Records for this exercise section start

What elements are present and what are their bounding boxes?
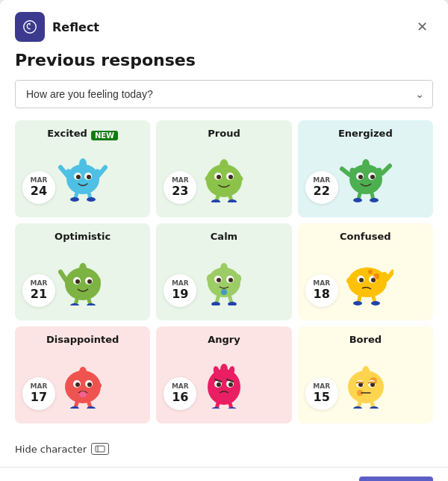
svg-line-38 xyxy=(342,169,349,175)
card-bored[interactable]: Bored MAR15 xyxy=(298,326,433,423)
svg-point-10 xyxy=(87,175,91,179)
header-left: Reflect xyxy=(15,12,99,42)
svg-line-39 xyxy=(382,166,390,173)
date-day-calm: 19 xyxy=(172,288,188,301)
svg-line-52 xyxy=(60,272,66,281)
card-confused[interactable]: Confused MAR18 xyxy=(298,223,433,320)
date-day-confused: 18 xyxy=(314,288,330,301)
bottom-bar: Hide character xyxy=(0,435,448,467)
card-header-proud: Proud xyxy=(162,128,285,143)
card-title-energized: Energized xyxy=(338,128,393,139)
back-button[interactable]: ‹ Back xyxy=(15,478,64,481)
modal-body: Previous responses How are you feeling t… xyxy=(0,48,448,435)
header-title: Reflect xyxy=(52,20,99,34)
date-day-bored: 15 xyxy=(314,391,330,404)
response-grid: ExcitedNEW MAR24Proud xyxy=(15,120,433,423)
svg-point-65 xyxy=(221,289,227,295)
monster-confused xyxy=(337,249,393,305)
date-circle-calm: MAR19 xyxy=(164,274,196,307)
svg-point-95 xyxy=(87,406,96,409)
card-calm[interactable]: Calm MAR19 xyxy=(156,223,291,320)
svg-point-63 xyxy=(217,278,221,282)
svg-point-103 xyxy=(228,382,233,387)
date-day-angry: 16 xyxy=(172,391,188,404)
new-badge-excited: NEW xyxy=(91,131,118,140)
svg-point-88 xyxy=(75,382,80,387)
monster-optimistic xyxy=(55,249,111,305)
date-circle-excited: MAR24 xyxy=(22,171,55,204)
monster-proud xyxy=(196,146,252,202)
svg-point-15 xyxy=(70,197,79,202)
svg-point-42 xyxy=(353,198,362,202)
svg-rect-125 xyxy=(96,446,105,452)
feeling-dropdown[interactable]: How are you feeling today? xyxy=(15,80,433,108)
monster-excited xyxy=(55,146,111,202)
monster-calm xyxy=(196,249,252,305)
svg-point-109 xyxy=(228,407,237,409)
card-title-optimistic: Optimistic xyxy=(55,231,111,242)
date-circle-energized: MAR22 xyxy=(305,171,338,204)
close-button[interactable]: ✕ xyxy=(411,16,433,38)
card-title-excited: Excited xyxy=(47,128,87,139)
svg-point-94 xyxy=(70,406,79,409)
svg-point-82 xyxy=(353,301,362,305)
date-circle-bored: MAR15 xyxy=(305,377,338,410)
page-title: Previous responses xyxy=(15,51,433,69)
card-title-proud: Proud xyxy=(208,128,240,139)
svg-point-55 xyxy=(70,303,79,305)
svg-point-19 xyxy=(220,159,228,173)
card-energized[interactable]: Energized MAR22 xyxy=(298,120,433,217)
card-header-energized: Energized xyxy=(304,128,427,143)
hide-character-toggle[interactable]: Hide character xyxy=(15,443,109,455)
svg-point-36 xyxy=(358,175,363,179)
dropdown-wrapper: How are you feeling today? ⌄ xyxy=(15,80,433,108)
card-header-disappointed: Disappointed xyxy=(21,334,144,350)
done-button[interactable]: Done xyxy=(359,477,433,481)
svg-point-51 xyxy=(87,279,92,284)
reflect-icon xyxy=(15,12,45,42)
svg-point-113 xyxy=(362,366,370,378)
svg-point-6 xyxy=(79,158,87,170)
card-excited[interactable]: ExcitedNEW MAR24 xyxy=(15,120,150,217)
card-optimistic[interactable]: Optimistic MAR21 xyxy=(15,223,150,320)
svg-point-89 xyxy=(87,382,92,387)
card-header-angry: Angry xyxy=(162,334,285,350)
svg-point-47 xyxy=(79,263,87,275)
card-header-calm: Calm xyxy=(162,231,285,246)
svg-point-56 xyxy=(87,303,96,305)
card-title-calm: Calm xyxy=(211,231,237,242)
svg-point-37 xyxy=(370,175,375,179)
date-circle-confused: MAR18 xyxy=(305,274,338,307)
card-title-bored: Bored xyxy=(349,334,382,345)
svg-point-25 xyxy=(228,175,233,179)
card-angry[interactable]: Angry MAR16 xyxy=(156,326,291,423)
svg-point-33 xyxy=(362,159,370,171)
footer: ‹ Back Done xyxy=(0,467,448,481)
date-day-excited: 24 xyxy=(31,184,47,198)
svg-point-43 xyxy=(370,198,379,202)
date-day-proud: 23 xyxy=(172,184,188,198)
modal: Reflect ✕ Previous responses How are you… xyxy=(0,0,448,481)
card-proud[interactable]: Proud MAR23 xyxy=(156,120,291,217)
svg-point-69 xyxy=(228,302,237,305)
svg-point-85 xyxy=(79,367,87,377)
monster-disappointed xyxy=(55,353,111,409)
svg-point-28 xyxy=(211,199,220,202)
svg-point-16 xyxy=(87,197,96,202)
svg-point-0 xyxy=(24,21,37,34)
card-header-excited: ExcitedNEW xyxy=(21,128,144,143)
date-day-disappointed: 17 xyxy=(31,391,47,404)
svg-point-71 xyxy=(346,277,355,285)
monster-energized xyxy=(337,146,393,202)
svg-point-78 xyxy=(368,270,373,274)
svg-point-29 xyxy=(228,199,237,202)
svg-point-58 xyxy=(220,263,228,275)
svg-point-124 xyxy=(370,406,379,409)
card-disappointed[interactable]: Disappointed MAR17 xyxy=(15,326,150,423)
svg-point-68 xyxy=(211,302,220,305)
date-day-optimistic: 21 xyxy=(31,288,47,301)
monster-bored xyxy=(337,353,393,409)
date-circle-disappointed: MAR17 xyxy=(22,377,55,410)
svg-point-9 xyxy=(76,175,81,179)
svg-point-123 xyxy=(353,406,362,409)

Records for this exercise section end

_What you need to do_: Transcribe the listing verbatim, pictures excluded.

_Reply_:
What elements are present and what are their bounding boxes?
svg-line-38 xyxy=(342,169,349,175)
card-bored[interactable]: Bored MAR15 xyxy=(298,326,433,423)
svg-point-10 xyxy=(87,175,91,179)
header-left: Reflect xyxy=(15,12,99,42)
svg-line-39 xyxy=(382,166,390,173)
date-day-calm: 19 xyxy=(172,288,188,301)
svg-line-52 xyxy=(60,272,66,281)
card-confused[interactable]: Confused MAR18 xyxy=(298,223,433,320)
date-day-confused: 18 xyxy=(314,288,330,301)
bottom-bar: Hide character xyxy=(0,435,448,467)
card-header-proud: Proud xyxy=(162,128,285,143)
card-title-energized: Energized xyxy=(338,128,393,139)
back-button[interactable]: ‹ Back xyxy=(15,478,64,481)
modal-body: Previous responses How are you feeling t… xyxy=(0,48,448,435)
header-title: Reflect xyxy=(52,20,99,34)
date-day-bored: 15 xyxy=(314,391,330,404)
response-grid: ExcitedNEW MAR24Proud xyxy=(15,120,433,423)
svg-point-65 xyxy=(221,289,227,295)
monster-confused xyxy=(337,249,393,305)
date-circle-calm: MAR19 xyxy=(164,274,196,307)
svg-point-95 xyxy=(87,406,96,409)
card-calm[interactable]: Calm MAR19 xyxy=(156,223,291,320)
svg-point-63 xyxy=(217,278,221,282)
svg-point-103 xyxy=(228,382,233,387)
date-day-angry: 16 xyxy=(172,391,188,404)
new-badge-excited: NEW xyxy=(91,131,118,140)
svg-point-88 xyxy=(75,382,80,387)
monster-optimistic xyxy=(55,249,111,305)
date-circle-excited: MAR24 xyxy=(22,171,55,204)
monster-proud xyxy=(196,146,252,202)
svg-point-15 xyxy=(70,197,79,202)
svg-point-42 xyxy=(353,198,362,202)
svg-rect-125 xyxy=(96,446,105,452)
feeling-dropdown[interactable]: How are you feeling today? xyxy=(15,80,433,108)
monster-excited xyxy=(55,146,111,202)
monster-calm xyxy=(196,249,252,305)
svg-point-109 xyxy=(228,407,237,409)
card-title-optimistic: Optimistic xyxy=(55,231,111,242)
date-circle-energized: MAR22 xyxy=(305,171,338,204)
close-button[interactable]: ✕ xyxy=(411,16,433,38)
card-title-excited: Excited xyxy=(47,128,87,139)
svg-point-94 xyxy=(70,406,79,409)
svg-point-82 xyxy=(353,301,362,305)
date-circle-bored: MAR15 xyxy=(305,377,338,410)
page-title: Previous responses xyxy=(15,51,433,69)
card-title-proud: Proud xyxy=(208,128,240,139)
svg-point-55 xyxy=(70,303,79,305)
svg-point-19 xyxy=(220,159,228,173)
card-energized[interactable]: Energized MAR22 xyxy=(298,120,433,217)
card-header-energized: Energized xyxy=(304,128,427,143)
hide-character-toggle[interactable]: Hide character xyxy=(15,443,109,455)
svg-point-36 xyxy=(358,175,363,179)
dropdown-wrapper: How are you feeling today? ⌄ xyxy=(15,80,433,108)
card-header-disappointed: Disappointed xyxy=(21,334,144,350)
done-button[interactable]: Done xyxy=(359,477,433,481)
svg-point-51 xyxy=(87,279,92,284)
reflect-icon xyxy=(15,12,45,42)
svg-point-113 xyxy=(362,366,370,378)
svg-point-6 xyxy=(79,158,87,170)
card-excited[interactable]: ExcitedNEW MAR24 xyxy=(15,120,150,217)
card-optimistic[interactable]: Optimistic MAR21 xyxy=(15,223,150,320)
svg-point-89 xyxy=(87,382,92,387)
card-header-angry: Angry xyxy=(162,334,285,350)
svg-point-47 xyxy=(79,263,87,275)
card-header-calm: Calm xyxy=(162,231,285,246)
svg-point-56 xyxy=(87,303,96,305)
card-title-calm: Calm xyxy=(211,231,237,242)
svg-point-37 xyxy=(370,175,375,179)
date-circle-confused: MAR18 xyxy=(305,274,338,307)
card-title-bored: Bored xyxy=(349,334,382,345)
svg-point-25 xyxy=(228,175,233,179)
card-angry[interactable]: Angry MAR16 xyxy=(156,326,291,423)
svg-point-33 xyxy=(362,159,370,171)
footer: ‹ Back Done xyxy=(0,467,448,481)
date-day-excited: 24 xyxy=(31,184,47,198)
svg-point-43 xyxy=(370,198,379,202)
date-day-proud: 23 xyxy=(172,184,188,198)
modal: Reflect ✕ Previous responses How are you… xyxy=(0,0,448,481)
card-proud[interactable]: Proud MAR23 xyxy=(156,120,291,217)
svg-point-69 xyxy=(228,302,237,305)
svg-point-85 xyxy=(79,367,87,377)
monster-disappointed xyxy=(55,353,111,409)
svg-point-28 xyxy=(211,199,220,202)
svg-point-16 xyxy=(87,197,96,202)
svg-point-0 xyxy=(24,21,37,34)
card-header-excited: ExcitedNEW xyxy=(21,128,144,143)
date-day-disappointed: 17 xyxy=(31,391,47,404)
svg-point-71 xyxy=(346,277,355,285)
monster-energized xyxy=(337,146,393,202)
svg-point-78 xyxy=(368,270,373,274)
svg-point-29 xyxy=(228,199,237,202)
svg-point-58 xyxy=(220,263,228,275)
svg-point-124 xyxy=(370,406,379,409)
card-disappointed[interactable]: Disappointed MAR17 xyxy=(15,326,150,423)
svg-point-68 xyxy=(211,302,220,305)
date-day-optimistic: 21 xyxy=(31,288,47,301)
monster-bored xyxy=(337,353,393,409)
date-circle-disappointed: MAR17 xyxy=(22,377,55,410)
svg-point-9 xyxy=(76,175,81,179)
svg-point-123 xyxy=(353,406,362,409)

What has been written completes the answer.